Monday, April 2, 2012

Korean Families Split Up For Earlier Childhood Education

The Associated Press ran another story today about education in South Korea and parents desperate to give their children a competitive edge in our global economy.

Source:
COLUMBIA, Mo. (AP) — As American teenagers go, Sally Kim is pretty typical. She's crazy about singer Bruno Mars and the Plain White T's rock band, spends way too much time on Facebook and can't wait to start college in the fall. 
Yet when it comes to that familiar bane of her fellow high school seniors — uncool parents — Kim has few worries. Hers are nearly 7,000 miles away in Seoul, South Korea.

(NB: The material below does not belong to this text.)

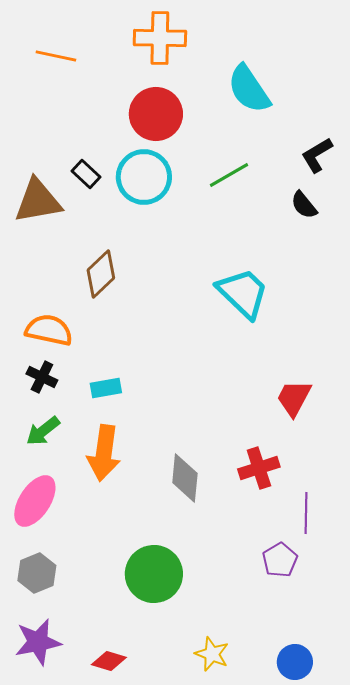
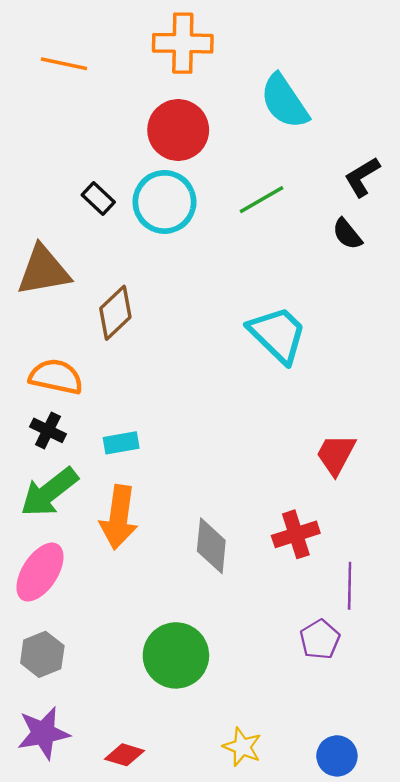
brown triangle: (38, 201) -> (43, 270), moved
green arrow: (43, 431) -> (49, 492), size x1.5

They sent their only child to live with relatives in Missouri a decade ago, when she was just 8. 
The three keep in touch over Skype, but Kim craves personal contact even more than when she first arrived. 

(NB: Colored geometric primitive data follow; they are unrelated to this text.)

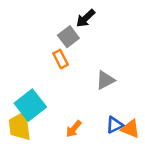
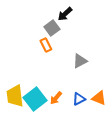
cyan square: (30, 105) -> (35, 99), moved
blue triangle: (115, 125) -> (79, 99), moved

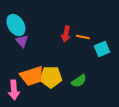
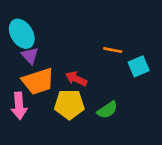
red arrow: (66, 34) -> (76, 79), moved, turned 105
orange trapezoid: (32, 76) -> (38, 81), moved
pink arrow: (14, 90) -> (19, 106), moved

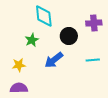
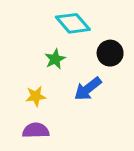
cyan diamond: (44, 16) -> (73, 23), turned -35

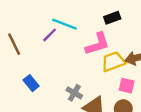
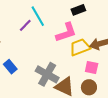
cyan line: (64, 24) -> (38, 16), turned 40
gray cross: (74, 93) -> (47, 74), size x1.6

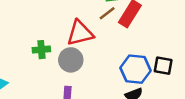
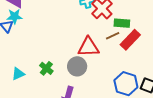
green cross: (41, 50) -> (46, 68), moved, turned 32

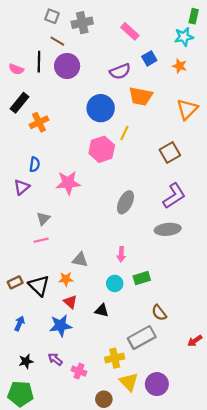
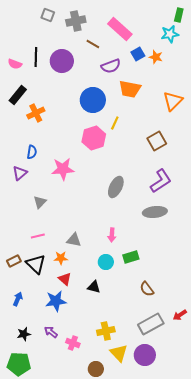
pink rectangle: (130, 31) -> (120, 29), size x1.4
brown line: (57, 41) -> (93, 44), moved
orange star: (180, 66) -> (156, 57), moved
pink line: (41, 240) -> (38, 236), moved
gray rectangle: (142, 338) -> (151, 324), moved

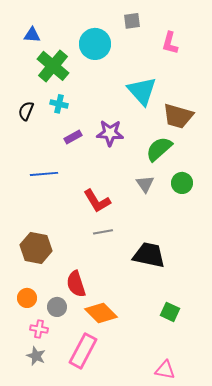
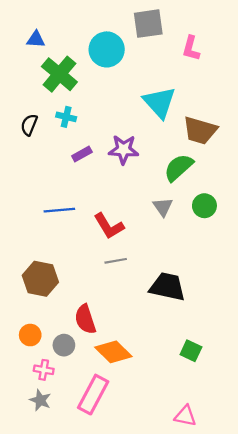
gray square: (132, 21) -> (148, 24), size x1.6
blue line: (44, 174) -> (59, 210), moved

"As I get older, it definitely gets harder," said Kim, who lives with an aunt and uncle, a college professor, and returns to her native country in the summer. "I look back, and I think I've missed out on so many years of being with my mom and dad." 
Such relocations, known as early study abroad, have surged in popularity in South Korea, where a rigid, test-driven education system, combined with intense social pressure to succeed in an English-first global economy, often means breaking up families for the sake of school. 
Some children, like Kim, live with relatives or family friends. Others move with their mothers and siblings while the fathers remain alone in Asia to work. Among Koreans, the families are known as kirogi, or "wild geese," because they visit home briefly once or twice a year before returning to their overseas outposts. 
The Korean Educational Development Institute reports that the number of pre-college students who left the country solely to study abroad increased from just over 2,000 in 1995 to a peak of nearly 30,000 in 2006. And that number did not include students whose parents work or study overseas. 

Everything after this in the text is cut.